Dave Matthews Band’s ‘Walk Around the Moon’ Review

The band’s sound had already been altering and deepening. On its Nineteen Nineties albums, Matthews’s guitar — typically acoustic — was the band’s solely chordal instrument, joined in light-fingered counterpoint by saxophone, violin, bass and drums for staccato grooves that blended folks, funk and jazz. Through the years, as its audiences grew to enviornment dimension, the band was bolstered with keyboards, electrical guitar and horns, rising brawnier, weightier and brassier. (Rashawn Ross, a trumpeter who has toured with the band since 2006, now has a extra distinguished position.) But the band’s founding rhythm part — Carter Beauford on drums and Stefan Lessard on bass — nonetheless retains the songs nimble, regardless of how burdened Matthews’s ideas can develop into.

“I’m down in this hole again,” he sings in “Looking for a Vein,” as he compares himself to a miner who works compulsively. “What if I strike it/rich as I want to be?” he muses over a loping, six-beat guitar lick. “Will it set me free/Or be just another hole to dig?” In “The Only Thing,” over a barreling electrical guitar riff that hints at Led Zeppelin, Matthews is determined to “Crawl out of this skin I’m living in/Crawl out of my mind into the outside.” And in “Monsters,” a reverberating ballad with a sputtering double time undercurrent, he’s attempting to reassure a toddler — or presumably himself — that the “monsters in your head” aren’t actual.

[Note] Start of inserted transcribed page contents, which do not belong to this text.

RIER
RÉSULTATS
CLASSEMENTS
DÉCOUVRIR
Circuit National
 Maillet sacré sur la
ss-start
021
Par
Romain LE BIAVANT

In these new songs, love, and even the risk of affection, solves lots of issues: the concern in “Monsters,” the self-loathing in “The Only Thing.” Other songs — “After Everything” and “Break Free” — cautiously have fun love going proper, emotionally and carnally, with Matthews pledging devotion whereas full-tilt horn sections blare his delight.

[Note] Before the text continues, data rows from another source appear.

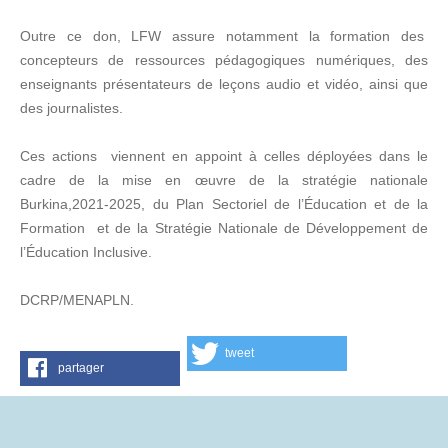
Outre ce don, LFW assure notamment la formation des
concepteurs de ressources pédagogiques numériques, des
enseignants présentateurs de leçons audio et vidéo, ainsi que
des journalistes.
Ces actions viennent en appoint à celles déployées dans le
cadre de la mise en œuvre de la stratégie nationale
Burkina,2021-2025, du Plan Sectoriel de l’Éducation et de la
Formation et de la Stratégie Nationale de Développement de
l’Éducation Inclusive.
DCRP/MENAPLN.
tweet
partager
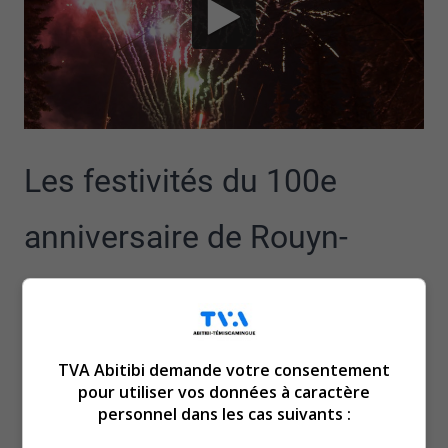
Les festivités du 100e
anniversaire de Rouyn-
Noranda ont commencé
très fort.
TVA Abitibi demande votre consentement
pour utiliser vos données à caractère
Ces dernières donnent le ton pour l’année 2026, comme
personnel dans les cas suivants :
en témoigne Samuelle Ramsay-Houle, organisatrice de
l’événement.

But he’s properly conscious that love, in a cheerful home sphere, is simply a person refuge, not a world answer. “The world is going in all directions/Like bottles shattered on the floor,” he sings in the elegiac “All You Ever Wanted Was Tomorrow.” And he closes the album alone on acoustic guitar, with “Singing From the Windows.” The track imagines being inside a siege, enthusiastic about “when the war is over” whereas watching fires and listening to sirens.